Social media threat investigation lacks information to verify legitimacy


Jamie Marlowe

Classes were near deserted yesterday following a school shooting threat, and students received excused absences. Today, the building was full with news that the threat is likely a hoax.

Jamie Marlowe

The investigation into Wednesday night’s social media threats to “shoot up” Midtown is a suspected copycat crime. A suspect has been identified but will not be released to the public.

“An exhaustive investigation by Atlanta Public Schools Police, with the help of Atlanta Police and the Federal Bureau of Investigation, into the social media threats made against students at Midtown High School, has determined that there is no indication that a Midtown student is responsible or involved, and there is not enough information to verify if the threat is legitimate,” APS said in a statement. “Additionally, the investigation found there have been similar threats made toward schools throughout the country since January.”

Hoax threats are crimes.

Jenna Sellitto, Public Affairs Specialist with the FBI’s Atlanta Field Office, said all threats are taken seriously, and copycat cases take away time and resources from more serious, dangerous cases with real intent. The FBI tries to minimize publicity of these cases to aid in the prevention of copycat cases.

“We will prosecute people for hoax threats if we find them; this is not a victimless crime here: wasting time, resources, you’re putting a burden on the community and scaring them,” Sellitto said. “The penalty can be stiff, and it’s a federal crime, so that’s definitely a deterrent.”

Sophomore Anna Hutcherson was one of the 15 students called out by name in the threat. She said it felt surreal to see her name on the list, but she feels better knowing the case is likely a hoax.
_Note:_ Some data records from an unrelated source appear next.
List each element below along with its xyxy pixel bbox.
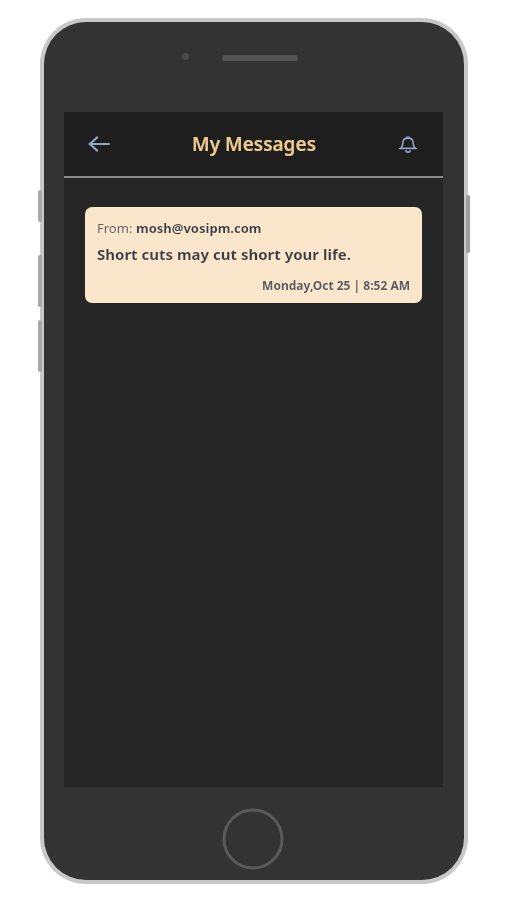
staticText: Monday,Oct 25 | 8:52 AM [97, 277, 410, 293]
button[interactable]: From: [85, 207, 422, 303]
staticText: From: [97, 219, 136, 237]
button[interactable]: Back [78, 123, 120, 165]
staticText: My Messages [192, 131, 316, 157]
staticText: mosh@vosipm.com [136, 219, 262, 237]
button[interactable]: Notifications [387, 123, 429, 165]
staticText: Short cuts may cut short your life. [97, 244, 351, 264]
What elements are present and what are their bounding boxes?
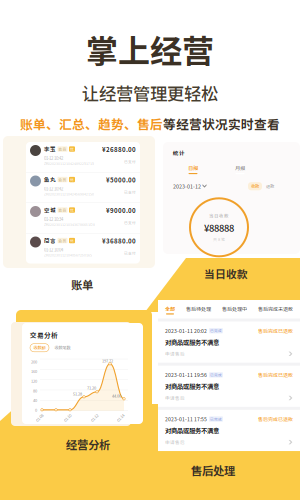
staticText: ¥26880.00 [102,145,136,154]
staticText: 对商品或服务不满意 [165,337,219,346]
staticText: 申请售后 [165,350,185,357]
staticText: 已完成 [210,372,222,378]
staticText: 等经营状况实时查看 [163,114,280,133]
staticText: 01-12 10:42 [44,186,63,192]
staticText: ¥88888 [204,221,234,234]
staticText: 收款额 [34,345,46,351]
staticText: ZK020230112104056725016S [44,252,92,258]
staticText: 01-12 10:34 [44,216,63,222]
staticText: 已支付 [124,189,136,195]
staticText: ZK020230112104248922S171S [44,161,94,166]
staticText: 账单 [71,276,93,292]
staticText: 已支付 [124,159,136,164]
staticText: 会员 [58,146,66,152]
staticText: 对商品或服务不满意 [165,382,219,391]
staticText: 71.20 [87,385,96,391]
staticText: 200 [31,359,37,365]
staticText: 经营分析 [66,436,110,452]
staticText: 售后完成已退款 [258,327,293,334]
staticText: 收款笔数 [54,345,70,351]
staticText: 简言 [44,236,56,245]
staticText: 01-08 [35,415,44,421]
staticText: 当日收款 [209,212,229,219]
staticText: ZK020230112103436786651O8 [44,222,95,227]
staticText: 160 [31,368,37,374]
staticText: 收款 [251,183,259,189]
staticText: 日报 [188,164,198,172]
staticText: 对商品或服务不满意 [165,426,219,435]
staticText: 44.00 [112,393,121,399]
staticText: 李玉 [44,145,56,153]
staticText: 当日收款 [204,266,248,281]
staticText: 80 [33,388,37,394]
staticText: 售后完成已退款 [258,371,293,378]
staticText: 申请售后 [165,395,185,401]
staticText: 优 [70,146,74,152]
staticText: 交易分析 [30,330,58,340]
staticText: 账单、汇总、趋势、售后 [20,114,163,133]
staticText: 01-14 [116,415,125,421]
staticText: 申请售后 [165,439,185,446]
staticText: ¥36880.00 [102,236,136,245]
staticText: 已完成 [210,328,222,333]
staticText: 已完成 [210,416,222,422]
staticText: 01-12 10:42 [44,155,63,161]
staticText: 01-12 [90,415,99,421]
staticText: 售后完成已退款 [258,415,293,423]
staticText: 优 [70,207,74,213]
staticText: 售后处理中 [222,305,247,312]
staticText: 已支付 [124,220,136,225]
staticText: 2023-01-11 19:56 [165,371,207,378]
staticText: 2023-01-11 20:02 [165,327,207,334]
staticText: 120 [31,378,37,384]
staticText: 鱼丸 [44,176,56,184]
staticText: 2023-01-11 17:55 [165,415,207,423]
staticText: 退款 [266,183,274,189]
staticText: 会员 [58,238,66,243]
staticText: ¥5000.00 [106,176,136,184]
staticText: 优 [70,177,74,182]
staticText: 空城 [44,206,56,214]
staticText: 共 8 笔 [213,236,225,242]
staticText: 售后完成未退款 [258,305,293,312]
staticText: 2023-01-12 [173,182,201,190]
staticText: 40 [33,397,37,403]
staticText: ¥9000.00 [106,206,136,215]
staticText: 掌上经营 [86,26,214,72]
staticText: 197.72 [102,358,113,364]
staticText: 售后处理 [191,462,235,478]
staticText: ZK020230112104245698421S0 [44,192,94,196]
staticText: 统计 [173,149,185,157]
staticText: 让经营管理更轻松 [82,80,218,105]
staticText: 会员 [58,177,66,182]
staticText: 月报 [235,164,245,172]
staticText: 0 [35,407,37,413]
staticText: 51.28 [73,391,82,397]
staticText: 01-10 [63,415,72,421]
staticText: 优 [70,238,74,243]
staticText: 全部 [165,305,175,312]
staticText: 售后待处理 [186,305,211,312]
staticText: 会员 [58,207,66,213]
staticText: 01-12 10:04 [44,247,63,253]
staticText: 已支付 [124,250,136,256]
“I kind of figured it was a hoax; I wasn’t sure, but I was hoping it was because, of course, I don’t want it to be real,” Hutcherson said. “I feel better, but it just makes me think about our safety here and how real threats really are to students across America. It’s making me [see] things in a new way because of how real [a threat like this] feels now.”

Though Hutcherson was rattled at first, she is now feeling safer. Her parents are struggling to shake anxiety-ridden feelings.

“My parents are very freaked out by it,” Hutcherson said. “ Last night, I was wanting to go out with my friends, but my mom was like, ‘I have to check with your dad’ because they don’t want me to go out because they were worried”

APS will remain cautious in the future to ensure students are, and feel, safe at school.

“APSPD will continue to monitor social media sites and take appropriate actions to find and prosecute anyone who threatens the safety of our schools, students, or employees,” APS said. “APSPD continues to stress that safety and security are everyone’s responsibility. Simply put, if you see something, report it.”

According to APS, the district is wrapping up this investigation with assistance from Atlanta Police and the FBI. The suspect’s potential motives for sending the threat have not been identified, and their punishment is to be determined.

“Our main message is that we want the public to report any suspicious activity, even if they think it’s a hoax or not credible. It may be, and even if we run it down, and it turns out to be not credible, we can still prosecute that person and stop things like this from happening in the future.”